22 September 2012

LMRR'12 Dispatch #7: Grant and Sherman in Mississippi and Vicksburg.

Copyright © 2012 Bob R Bogle

I made all my reservations yesterday.  The route hasn't changed, but some of the details have.  For example, I'll be spending two days in and around Vicksburg instead of just one, so some of my routes around this area will likely end up embellished from what's presented here.

Joseph Judiah Gardner's (he was my grandmother's grandfather) two older brothers fell sick and died along with hundreds of other Union soldiers on the banks of the Mississippi River in Arkansas before Grant led the army in his encircling maneuver below and around the city.  Gardner and his fellow veterans from Pea Ridge were assigned to Sherman's XV Corps, which ended up at the northern end of the encirclement around the city, and he was wounded in the first attempt to storm the fortifications.  XV was dug in at the point called Thayer's Approach in the maps below.

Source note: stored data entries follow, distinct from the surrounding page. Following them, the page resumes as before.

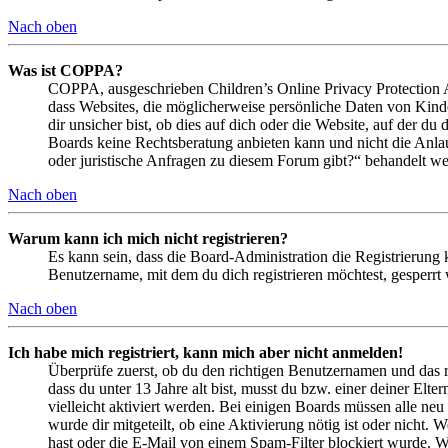
Nach oben
Was ist COPPA?
COPPA, ausgeschrieben Children’s Online Privacy Protection Ac
dass Websites, die möglicherweise persönliche Daten von Kind
dir unsicher bist, ob dies auf dich oder die Website, auf der du 
Boards keine Rechtsberatung anbieten kann und nicht die Anlauf
oder juristische Anfragen zu diesem Forum gibt?“ behandelt w
Nach oben
Warum kann ich mich nicht registrieren?
Es kann sein, dass die Board-Administration die Registrierung
Benutzername, mit dem du dich registrieren möchtest, gesperrt
Nach oben
Ich habe mich registriert, kann mich aber nicht anmelden!
Überprüfe zuerst, ob du den richtigen Benutzernamen und das 
dass du unter 13 Jahre alt bist, musst du bzw. einer deiner Elt
vielleicht aktiviert werden. Bei einigen Boards müssen alle neu
wurde dir mitgeteilt, ob eine Aktivierung nötig ist oder nicht
hast oder die E-Mail von einem Spam-Filter blockiert wurde. We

These maps put both the Siege of Vicksburg and the major thrust of my road trip into better perspective, perhaps.  You may notice that my route tracks that of XV Corps as much as possible.

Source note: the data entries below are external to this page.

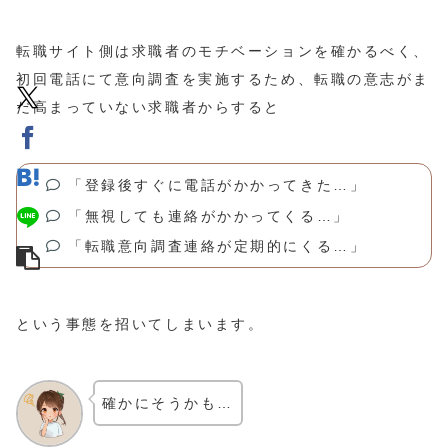
転職サイト側は求職者のモチベーションを確かるべく、
初回電話にて意向調査を実施するため、転職の意志がま
だ高まっていない求職者からすると
「登録後すぐに電話がかかってきた…」
「無視しても連絡がかかってくる…」
「転職意向調査連絡が定期的にくる…」
という事態を招いてしまいます。
確かにそうかも…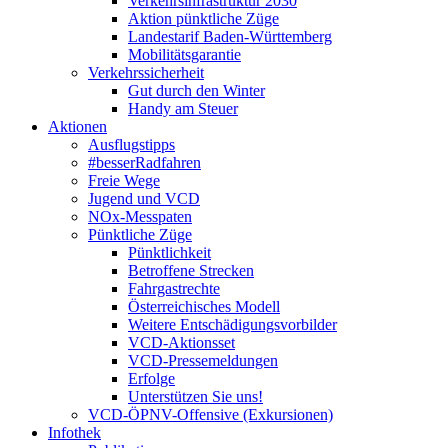
Verkehrsinfrastruktur 2030
Aktion pünktliche Züge
Landestarif Baden-Württemberg
Mobilitätsgarantie
Verkehrssicherheit
Gut durch den Winter
Handy am Steuer
Aktionen
Ausflugstipps
#besserRadfahren
Freie Wege
Jugend und VCD
NOx-Messpaten
Pünktliche Züge
Pünktlichkeit
Betroffene Strecken
Fahrgastrechte
Österreichisches Modell
Weitere Entschädigungsvorbilder
VCD-Aktionsset
VCD-Pressemeldungen
Erfolge
Unterstützen Sie uns!
VCD-ÖPNV-Offensive (Exkursionen)
Infothek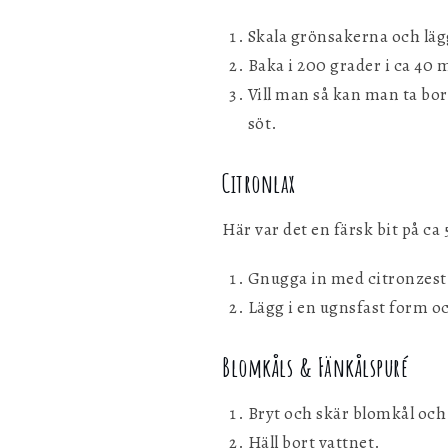
Skala grönsakerna och läg
Baka i 200 grader i ca 40 
Vill man så kan man ta bor
söt.
Citronlax
Här var det en färsk bit på ca
Gnugga in med citronzest, 
Lägg i en ugnsfast form oc
Blomkåls & Fänkålspuré
Bryt och skär blomkål och 
Häll bort vattnet.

The northernmost leg of the trip shows Grant's abortive inland movement toward Vicksburg by way of Oxford.  That irritating Earl Van Dorn won his 15 minutes of fame by successfully cutting Grant's supply line, which left Sherman unsupported in his attack on Chickasaw Bluff (see below).  Soon however Van Dorn would be shot in the back of the head by a jealous husband and be buried in his hometown of Port Gibson, 25 miles south of Vicksburg.


Here we see McClernand's (and Sherman's) sideways thrust to capture Fort Hindman (now underwater) at Arkansas Post.  The Yazoo Pass Expedition was another of Grant's failed attempts to get to Vicksburg from the north.

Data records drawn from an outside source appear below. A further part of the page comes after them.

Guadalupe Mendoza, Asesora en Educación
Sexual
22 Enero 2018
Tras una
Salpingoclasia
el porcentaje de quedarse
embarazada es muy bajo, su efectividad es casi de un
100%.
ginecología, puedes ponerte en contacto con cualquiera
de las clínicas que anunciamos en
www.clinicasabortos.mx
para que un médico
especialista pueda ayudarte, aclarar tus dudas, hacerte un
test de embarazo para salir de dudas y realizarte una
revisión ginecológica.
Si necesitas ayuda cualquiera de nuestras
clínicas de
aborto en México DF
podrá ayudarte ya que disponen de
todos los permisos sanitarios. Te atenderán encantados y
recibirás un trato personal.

Both older Gardner brothers fell sick, with so many others, at Young's Point.  One of the two died there; the other made it home to Iowa before he died.  The dead were buried in the levee at the time.  Some of the bodies were eventually interred in the National Cemetery in Vicksburg, but many were not and have been lost to time.

Grant's Canal is one of Grant's more famous schemes for trying to isolate Vicksburg by finishing an earlier attempt to divert the Mississippi River into a new course which would have allowed Union vessels to pass by unthreatened by the guns above the river.  It became evident from an engineering point of view early on that the canal was not tenable.


XV Corps participated in the Battle of Chickasaw Bayou:  maneuvering an army through a tangle of swampland and deep bayous to face an entrenched enemy whose guns pointed down from fortified bluffs overhead.  Gardner was with Thayer's line (note also pin indicating Thayer's Approach, where Gardner would be wounded much later once the Federals had finally laid siege to the city:  so close, and yet so far).  Grant was to have attacked simultaneously from the rear, but after Van Dorn cut off his supply lines Grant was compelled to retreat, leaving Sherman unwittingly unsupported.  Note that since the Yazoo and Mississippi River courses have changed substantially in the last 150 years, this entire battlefield is no longer recognizable.



More detailed maps of later events leading up to the siege.  The Union Army marched from Milliken's Bend (the blue oval) south through the swamps to come at Vicksburg from the south.  Pemberton, the Confederate commander, brought his army out of the city to the east to try to meet Grant, but had a hard time finding him.  XV Corps participated in the capture of Jackson and so missed the battles at Champion Hill and the Big Black River Bridge; you can see how they moved north of this action, crossing the Big Black River at Bridgeport, and so finally deployed at the north end of Vicksburg.


Grant's Army followed the old Natchez Trace after crossing the river as far as Raymond.